Why is synchronizing columnar data so fast?

Note:
This topic has been translated from a Chinese forum by GPT and might contain errors.

Original topic: 请问同步列存数据为什么这么快

| username: TiDBer_JlY1JCJ5

According to the official operation documentation, follow the steps for data testing at the address:

Regarding the last step, Step 4: Synchronize Columnar Data, I have some questions:

  1. Why doesn’t TiFlash automatically synchronize TiKV data after deployment, and instead requires manually specifying the table to enable it?
  2. For millions of data, why is the synchronization to the columnar storage so fast? After executing ALTER TABLE test.customer SET TIFLASH REPLICA 1; it almost synchronizes immediately. Is the data synchronization from row storage to columnar storage really that fast?
| username: 小龙虾爱大龙虾 | Original post link

  1. The reason is that not all tables have AP requirements, and storing all tables in columnar format wastes space. TiDB is positioned as an HTAP database.
  2. In information_schema.tiflash_replica, the PROGRESS reaching 1 indicates that the columnar storage synchronization is complete, not when the ALTER TABLE statement returns.
| username: TiDBer_JlY1JCJ5 | Original post link

Thank you for your explanation, but I tested the example with 6 million data in the document, where the lineitem table has 6 million data. After I executed ALTER TABLE, I then executed SELECT * FROM information_schema.tiflash_replica WHERE TABLE_SCHEMA = ‘test’ and TABLE_NAME = ‘lineitem’; to check the PROGRESS. It took about 5 seconds to reach 1, the synchronization is really fast. It took me almost half an hour to insert 6 million data into the table, but it only took 5 seconds to synchronize the data from row storage to column storage. Is it really that fast? Can you briefly explain the reason?

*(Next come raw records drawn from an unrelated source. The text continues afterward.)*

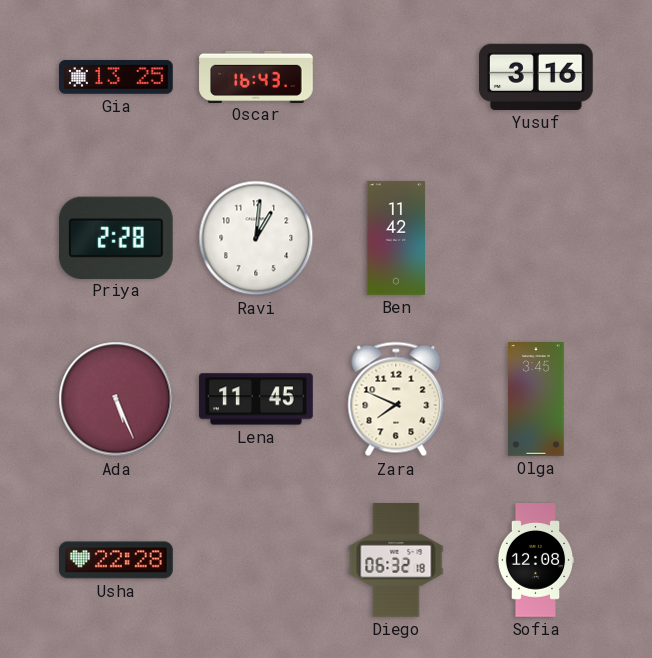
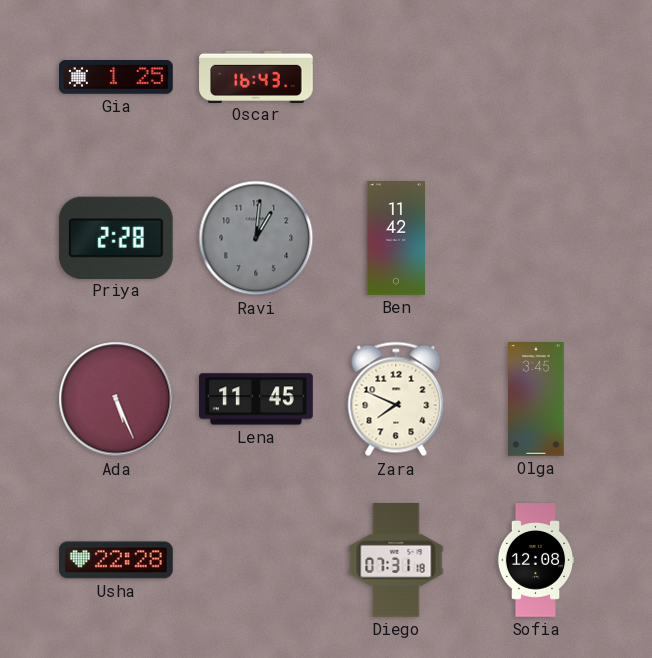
Gia: 13:25 -> 1:25
Yusuf: 3:16 -> none
Ravi dial: white -> grey
Diego: 06:32 -> 07:31
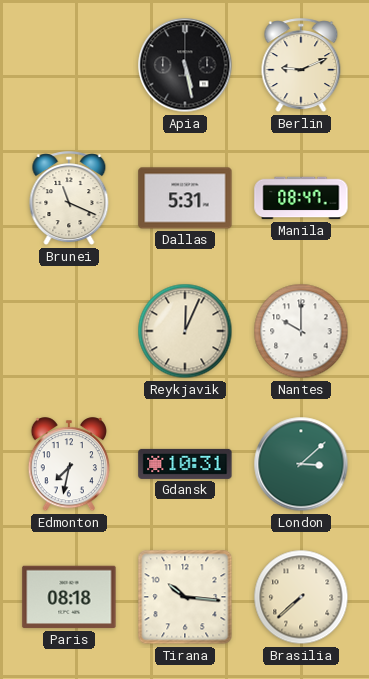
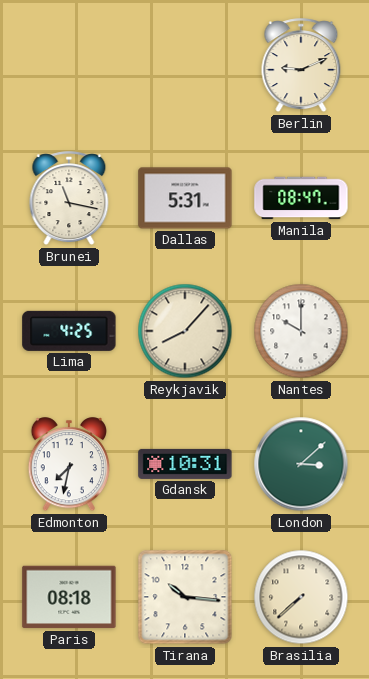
Apia: 5:28 -> none
Brunei: 11:19 -> 11:17
Lima: none -> 4:25
Reykjavik: 12:04 -> 8:07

| username: 小龙虾爱大龙虾 | Original post link

You can analyze the table, then check the information_schema to see how big the table is, or look at the size of the table’s region. 6 million records shouldn’t take half an hour, right? Constructing test data is too slow. You can analyze it through slow SQL. Constructing a TiFlash replica involves scanning TiKV’s region and sending it to TiFlash via snapshot. 6 million records don’t seem that large.

| username: TiDBer_小阿飞 | Original post link

Because TiFlash only needs to read the idx value of the raft log to synchronize, while synchronizing tables to TiKV requires scheduling and balancing nodes through TiDB server, PD, and TiKV, and it also needs to retain multiple versions.

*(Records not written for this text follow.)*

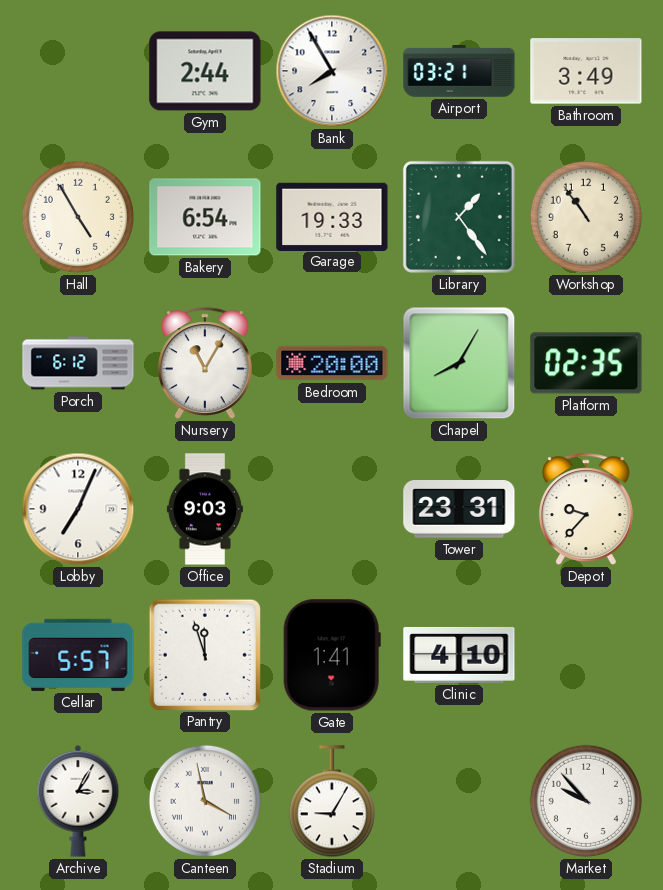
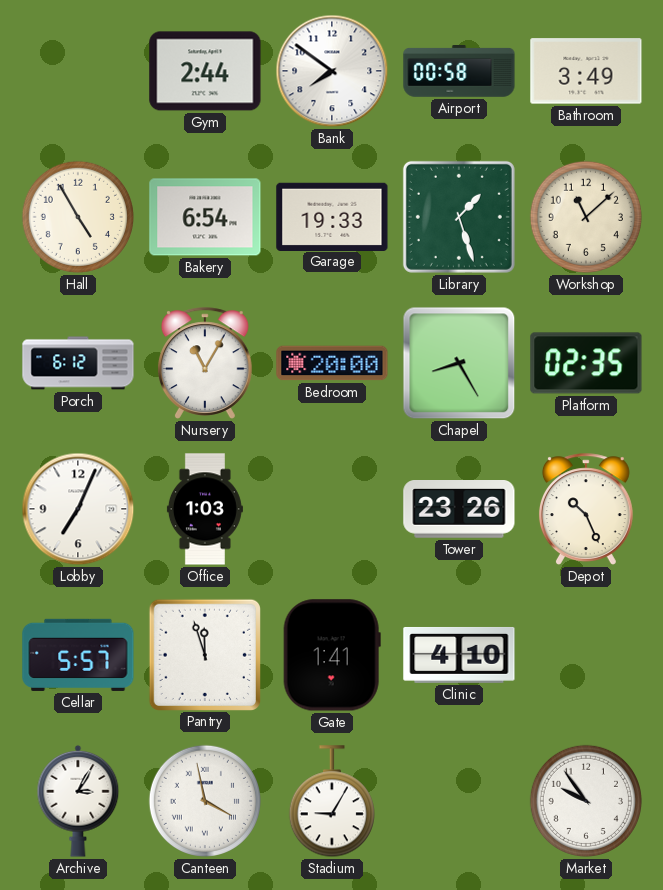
Bank: 7:55 -> 7:51
Airport: 03:21 -> 00:58
Library: 1:24 -> 1:27
Workshop: 10:54 -> 11:08
Chapel: 8:05 -> 8:25
Office: 9:03 -> 1:03
Tower: 23:31 -> 23:26
Depot: 9:37 -> 10:26
Market: 9:53 -> 9:54
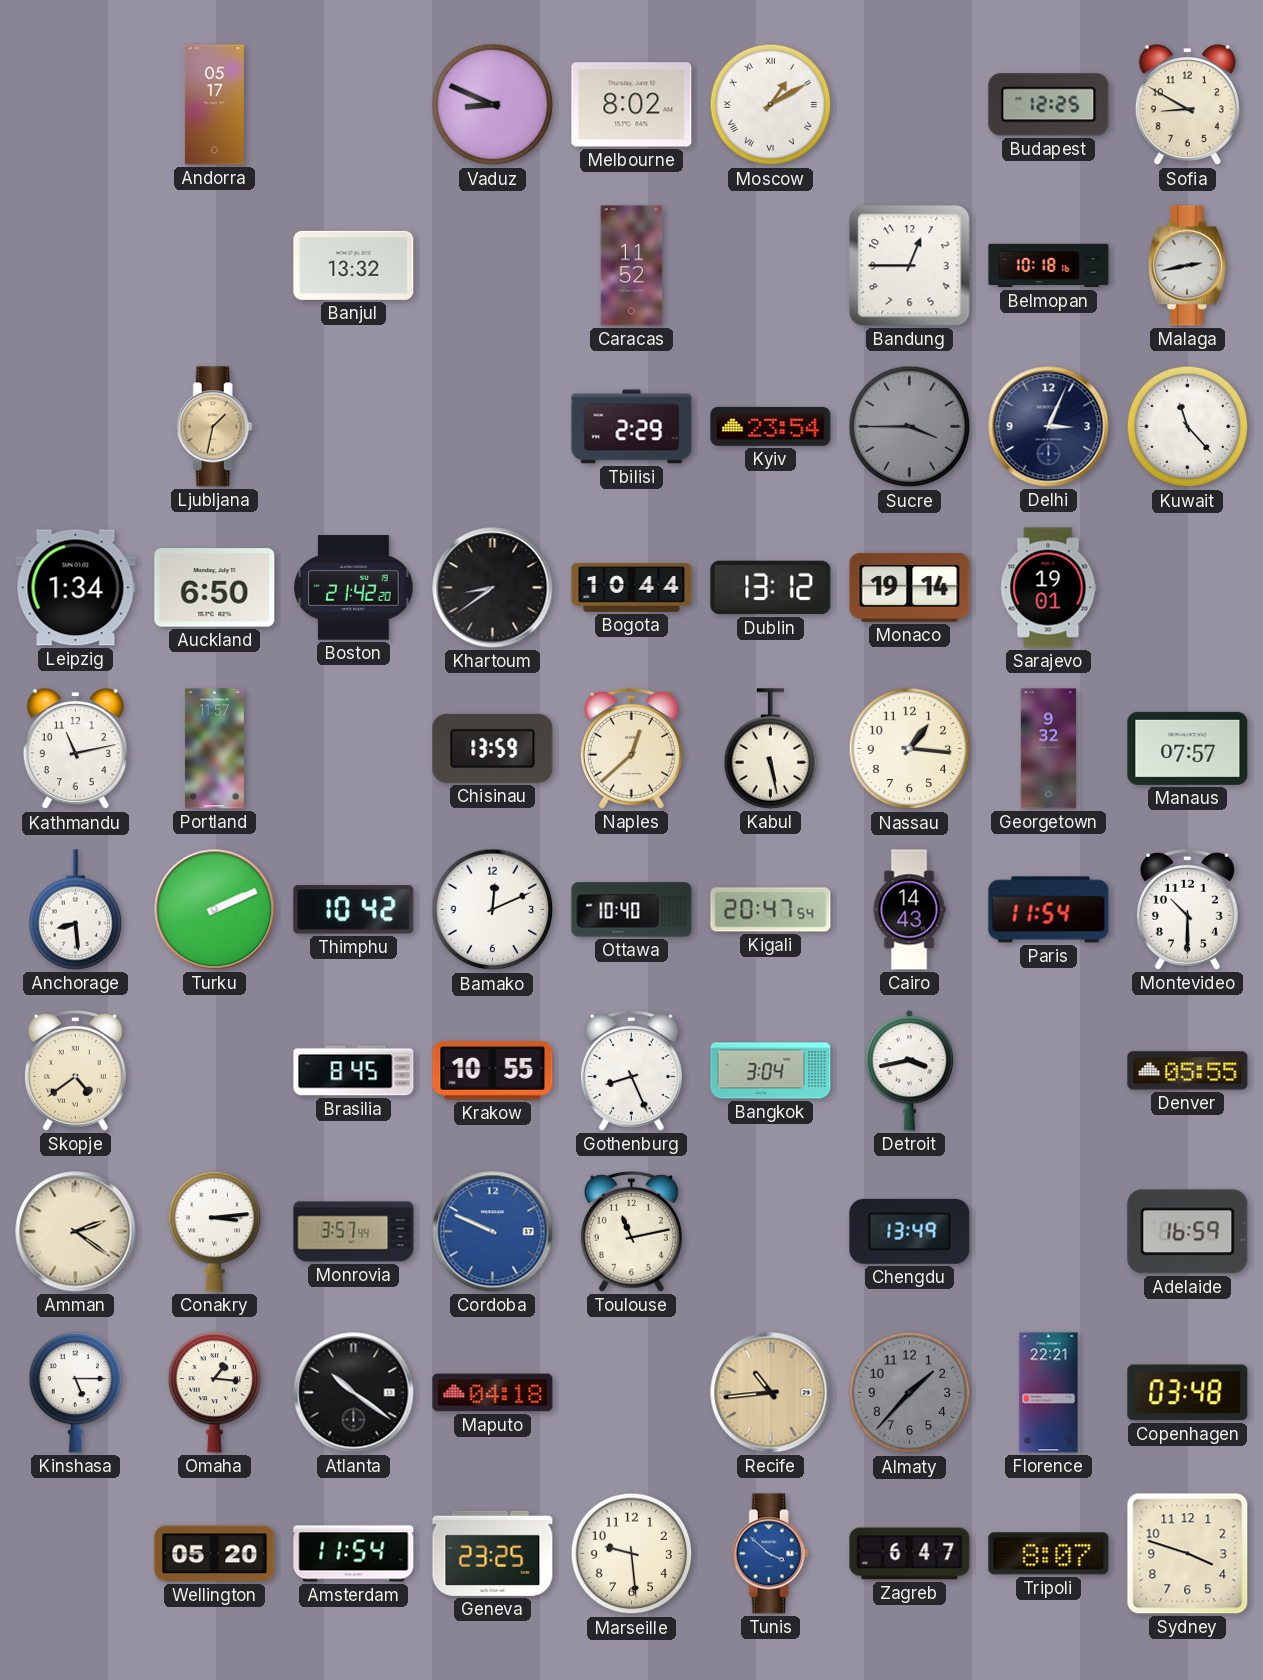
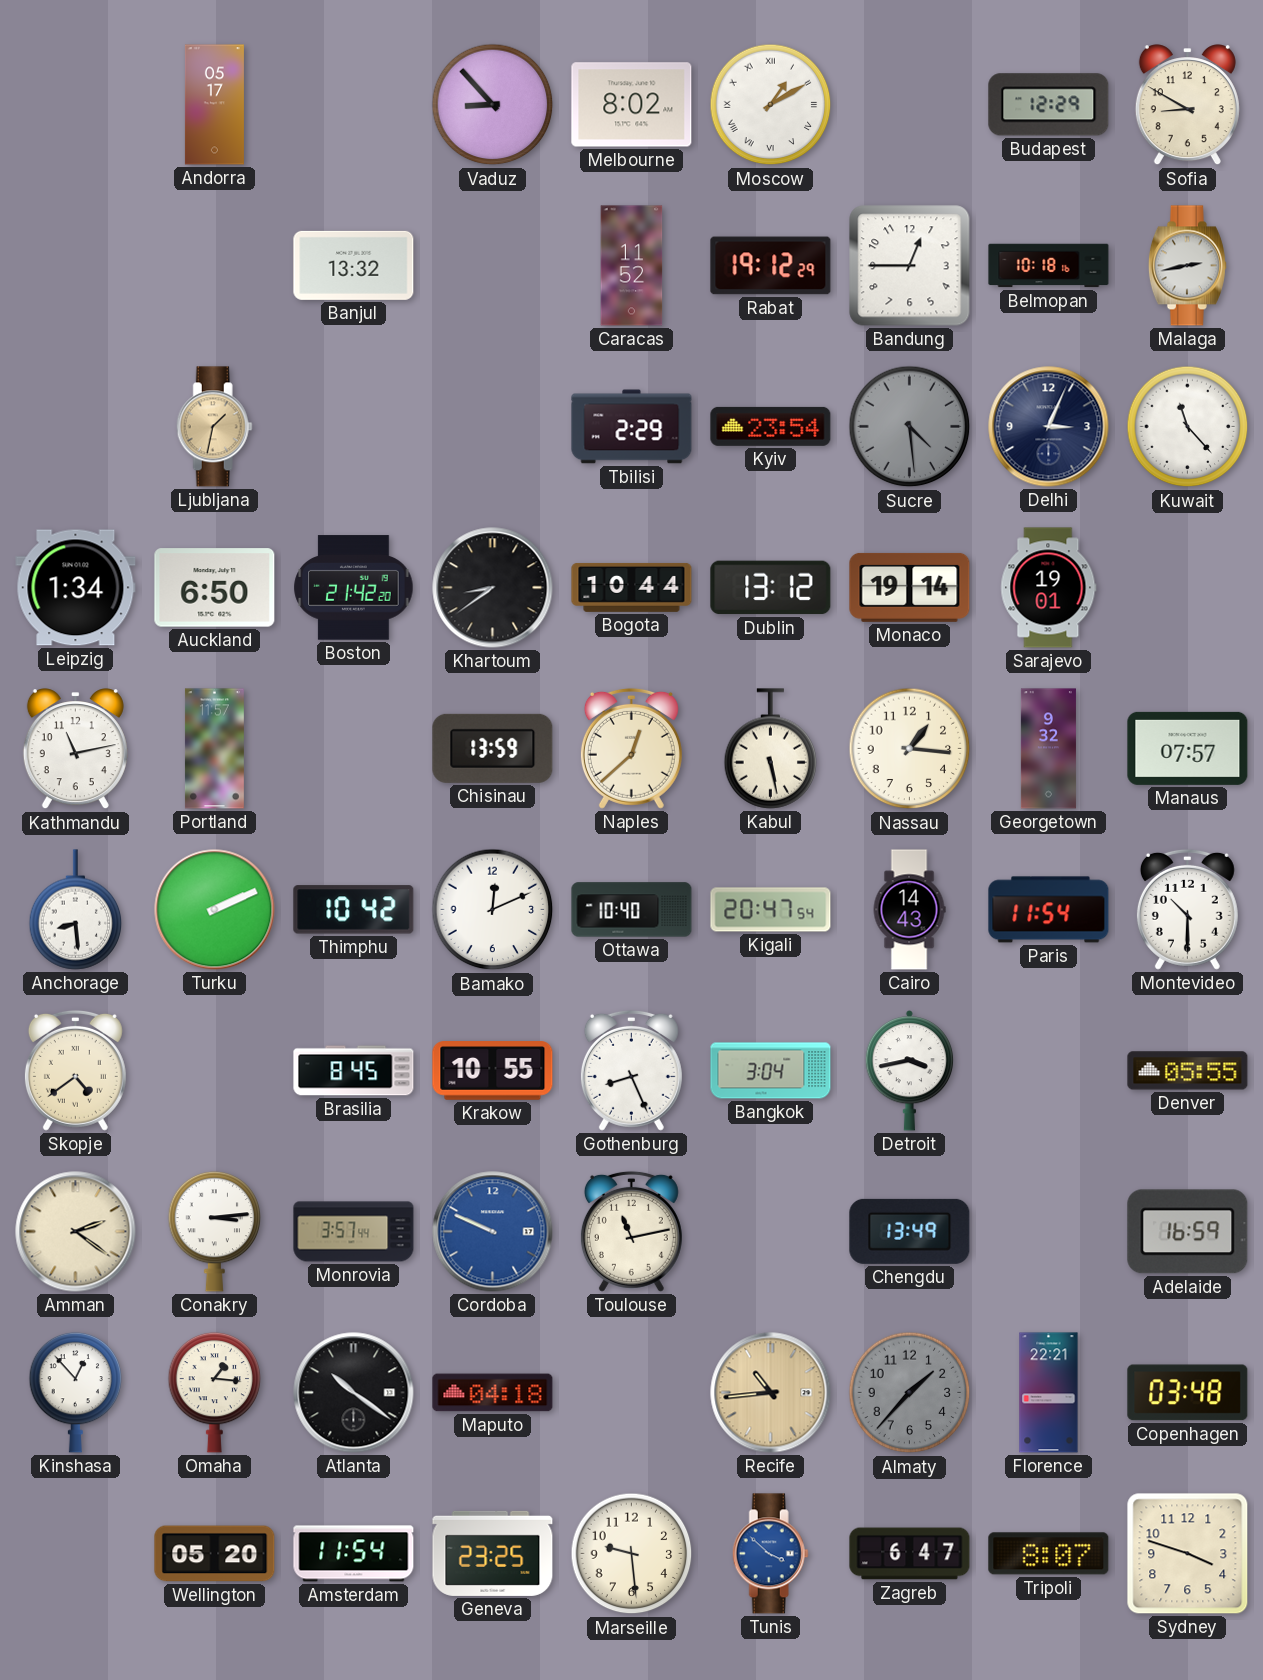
Vaduz: 8:49 -> 8:53
Budapest: 12:25 -> 12:29
Rabat: none -> 19:12
Sucre: 3:45 -> 4:29
Kinshasa: 5:15 -> 12:53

| username: TiDBer_JlY1JCJ5 | Original post link

Thank you. Storing all tables in columnar format wastes space. How can we see the size of this space, and how can we see how much space is occupied by columnar storage and row storage respectively?

| username: TiDBer_JlY1JCJ5 | Original post link

Thank you. TiFlash only needs to read the idx value of the raft log to synchronize. May I ask where this synchronization process is documented? I would like to understand it in detail.

| username: zhanggame1 | Original post link

A few million pieces of data may seem like a lot, but it’s actually only a few megabytes.

| username: TiDBer_JlY1JCJ5 | Original post link

Yes, but using the command tiup bench tpch --sf=1 prepare from the documentation takes nearly half an hour to generate 6 million data.

| username: 小龙虾爱大龙虾 | Original post link

It really can’t be checked because the underlying layer is SST files, making it impossible to confirm which table it belongs to. The data size in tikv_region_status is also estimated and there is compression involved.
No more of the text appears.